Prompt: Retype, character for character, the line containing "Localize all elements." along with each line after it through the end of the data, and only those.

Dataset entries:
# # # # # # #
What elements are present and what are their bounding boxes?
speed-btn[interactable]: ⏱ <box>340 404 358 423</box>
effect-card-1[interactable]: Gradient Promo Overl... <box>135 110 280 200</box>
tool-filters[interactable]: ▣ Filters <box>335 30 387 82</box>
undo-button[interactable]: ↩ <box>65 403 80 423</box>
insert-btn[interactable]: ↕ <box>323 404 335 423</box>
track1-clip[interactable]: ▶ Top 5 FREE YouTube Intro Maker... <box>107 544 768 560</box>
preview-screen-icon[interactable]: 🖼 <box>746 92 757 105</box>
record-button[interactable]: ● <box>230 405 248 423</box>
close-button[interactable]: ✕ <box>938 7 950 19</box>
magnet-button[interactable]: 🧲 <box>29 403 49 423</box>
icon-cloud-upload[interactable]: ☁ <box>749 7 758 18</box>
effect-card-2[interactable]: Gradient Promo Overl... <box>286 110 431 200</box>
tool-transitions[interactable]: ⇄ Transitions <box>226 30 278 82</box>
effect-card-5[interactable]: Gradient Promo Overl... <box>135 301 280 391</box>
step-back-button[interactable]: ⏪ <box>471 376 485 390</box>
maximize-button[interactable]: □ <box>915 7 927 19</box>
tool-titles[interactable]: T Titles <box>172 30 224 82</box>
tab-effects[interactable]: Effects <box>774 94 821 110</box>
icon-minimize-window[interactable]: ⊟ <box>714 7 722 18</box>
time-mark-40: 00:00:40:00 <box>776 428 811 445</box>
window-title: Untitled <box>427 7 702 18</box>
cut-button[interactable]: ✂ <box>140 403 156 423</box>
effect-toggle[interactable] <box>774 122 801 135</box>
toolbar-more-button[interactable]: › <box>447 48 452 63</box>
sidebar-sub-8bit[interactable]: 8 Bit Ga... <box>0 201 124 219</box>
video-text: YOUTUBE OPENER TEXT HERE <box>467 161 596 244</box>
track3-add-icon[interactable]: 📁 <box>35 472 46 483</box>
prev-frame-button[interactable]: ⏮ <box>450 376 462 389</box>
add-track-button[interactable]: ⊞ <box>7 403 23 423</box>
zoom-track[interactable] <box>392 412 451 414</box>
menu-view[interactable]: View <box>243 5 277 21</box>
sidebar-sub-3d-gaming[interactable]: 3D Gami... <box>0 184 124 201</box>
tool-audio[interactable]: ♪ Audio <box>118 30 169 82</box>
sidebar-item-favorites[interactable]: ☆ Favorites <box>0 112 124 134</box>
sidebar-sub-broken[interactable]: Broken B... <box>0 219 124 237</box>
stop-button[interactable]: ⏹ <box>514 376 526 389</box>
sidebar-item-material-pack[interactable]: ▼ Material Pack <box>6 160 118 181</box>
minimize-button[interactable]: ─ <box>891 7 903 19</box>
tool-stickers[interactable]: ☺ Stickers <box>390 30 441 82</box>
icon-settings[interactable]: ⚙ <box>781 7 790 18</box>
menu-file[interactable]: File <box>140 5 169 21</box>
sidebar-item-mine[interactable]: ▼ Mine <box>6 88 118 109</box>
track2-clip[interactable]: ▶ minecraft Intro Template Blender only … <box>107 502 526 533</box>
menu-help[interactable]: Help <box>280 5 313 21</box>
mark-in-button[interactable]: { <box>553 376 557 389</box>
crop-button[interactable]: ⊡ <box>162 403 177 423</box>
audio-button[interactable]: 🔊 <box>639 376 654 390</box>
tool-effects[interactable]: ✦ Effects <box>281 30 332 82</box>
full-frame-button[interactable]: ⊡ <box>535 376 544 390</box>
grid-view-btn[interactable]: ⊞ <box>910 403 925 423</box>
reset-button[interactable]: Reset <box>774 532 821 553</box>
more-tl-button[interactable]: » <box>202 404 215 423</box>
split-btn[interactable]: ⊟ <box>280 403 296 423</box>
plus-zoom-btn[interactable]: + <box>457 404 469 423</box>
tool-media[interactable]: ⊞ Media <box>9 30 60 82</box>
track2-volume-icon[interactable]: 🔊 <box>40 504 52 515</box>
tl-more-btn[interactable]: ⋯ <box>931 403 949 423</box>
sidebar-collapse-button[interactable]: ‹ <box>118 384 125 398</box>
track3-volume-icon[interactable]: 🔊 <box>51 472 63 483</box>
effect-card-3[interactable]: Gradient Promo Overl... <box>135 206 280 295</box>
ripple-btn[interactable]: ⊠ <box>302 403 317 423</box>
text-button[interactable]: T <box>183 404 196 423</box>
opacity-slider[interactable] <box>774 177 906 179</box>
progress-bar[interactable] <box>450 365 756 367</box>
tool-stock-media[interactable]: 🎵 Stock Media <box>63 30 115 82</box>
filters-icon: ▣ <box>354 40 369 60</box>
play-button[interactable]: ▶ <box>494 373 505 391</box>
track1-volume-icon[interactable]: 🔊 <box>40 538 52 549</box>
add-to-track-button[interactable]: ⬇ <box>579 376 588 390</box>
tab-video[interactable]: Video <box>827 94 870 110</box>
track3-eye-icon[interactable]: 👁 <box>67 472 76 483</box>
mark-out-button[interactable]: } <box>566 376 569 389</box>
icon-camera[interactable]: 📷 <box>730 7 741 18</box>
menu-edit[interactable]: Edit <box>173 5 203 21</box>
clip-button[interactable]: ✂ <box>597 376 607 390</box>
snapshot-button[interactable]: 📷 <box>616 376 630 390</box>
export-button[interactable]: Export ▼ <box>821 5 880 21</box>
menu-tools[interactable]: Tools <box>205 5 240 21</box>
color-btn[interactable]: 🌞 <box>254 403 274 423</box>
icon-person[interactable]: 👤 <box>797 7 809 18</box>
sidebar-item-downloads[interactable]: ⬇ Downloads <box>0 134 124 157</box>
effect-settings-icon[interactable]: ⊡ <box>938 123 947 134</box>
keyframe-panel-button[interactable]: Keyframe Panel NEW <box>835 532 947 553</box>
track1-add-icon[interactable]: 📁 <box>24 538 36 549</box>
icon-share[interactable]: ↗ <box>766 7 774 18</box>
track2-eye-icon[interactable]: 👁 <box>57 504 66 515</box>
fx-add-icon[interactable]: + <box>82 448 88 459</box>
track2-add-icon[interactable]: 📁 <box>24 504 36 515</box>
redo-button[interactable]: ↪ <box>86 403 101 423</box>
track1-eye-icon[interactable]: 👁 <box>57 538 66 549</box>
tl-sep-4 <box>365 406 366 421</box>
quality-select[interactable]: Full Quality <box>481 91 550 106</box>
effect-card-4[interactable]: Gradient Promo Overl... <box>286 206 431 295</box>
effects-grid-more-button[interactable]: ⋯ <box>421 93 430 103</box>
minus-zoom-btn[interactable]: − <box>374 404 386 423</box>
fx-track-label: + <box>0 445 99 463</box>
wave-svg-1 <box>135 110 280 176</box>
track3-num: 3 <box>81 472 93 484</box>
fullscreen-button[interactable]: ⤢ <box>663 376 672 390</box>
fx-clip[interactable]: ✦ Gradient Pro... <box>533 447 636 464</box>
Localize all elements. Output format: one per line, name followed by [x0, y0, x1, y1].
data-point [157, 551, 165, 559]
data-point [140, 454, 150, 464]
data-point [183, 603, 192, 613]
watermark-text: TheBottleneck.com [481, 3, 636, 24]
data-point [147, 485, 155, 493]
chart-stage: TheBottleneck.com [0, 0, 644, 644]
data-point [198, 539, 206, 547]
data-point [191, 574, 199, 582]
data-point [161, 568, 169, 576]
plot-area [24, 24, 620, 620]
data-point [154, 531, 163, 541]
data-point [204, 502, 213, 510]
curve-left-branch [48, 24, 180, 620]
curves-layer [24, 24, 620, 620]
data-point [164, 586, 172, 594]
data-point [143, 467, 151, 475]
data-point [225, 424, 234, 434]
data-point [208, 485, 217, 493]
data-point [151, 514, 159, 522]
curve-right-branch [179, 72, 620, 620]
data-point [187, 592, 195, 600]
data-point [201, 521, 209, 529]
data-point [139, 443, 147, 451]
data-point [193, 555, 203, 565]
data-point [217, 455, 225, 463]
# # # # # # #
Completed exercise:
Localize all elements. Output format: one per line, name followed by [x0, y0, x1, y1].
data-point [157, 551, 165, 559]
data-point [140, 454, 150, 464]
data-point [183, 603, 192, 613]
watermark-text: TheBottleneck.com [481, 3, 636, 24]
data-point [147, 485, 155, 493]
chart-stage: TheBottleneck.com [0, 0, 644, 644]
data-point [198, 539, 206, 547]
data-point [191, 574, 199, 582]
data-point [161, 568, 169, 576]
plot-area [24, 24, 620, 620]
data-point [154, 531, 163, 541]
data-point [204, 502, 213, 510]
curve-left-branch [48, 24, 180, 620]
curves-layer [24, 24, 620, 620]
data-point [164, 586, 172, 594]
data-point [143, 467, 151, 475]
data-point [225, 424, 234, 434]
data-point [208, 485, 217, 493]
data-point [151, 514, 159, 522]
curve-right-branch [179, 72, 620, 620]
data-point [187, 592, 195, 600]
data-point [201, 521, 209, 529]
data-point [139, 443, 147, 451]
data-point [193, 555, 203, 565]
data-point [217, 455, 225, 463]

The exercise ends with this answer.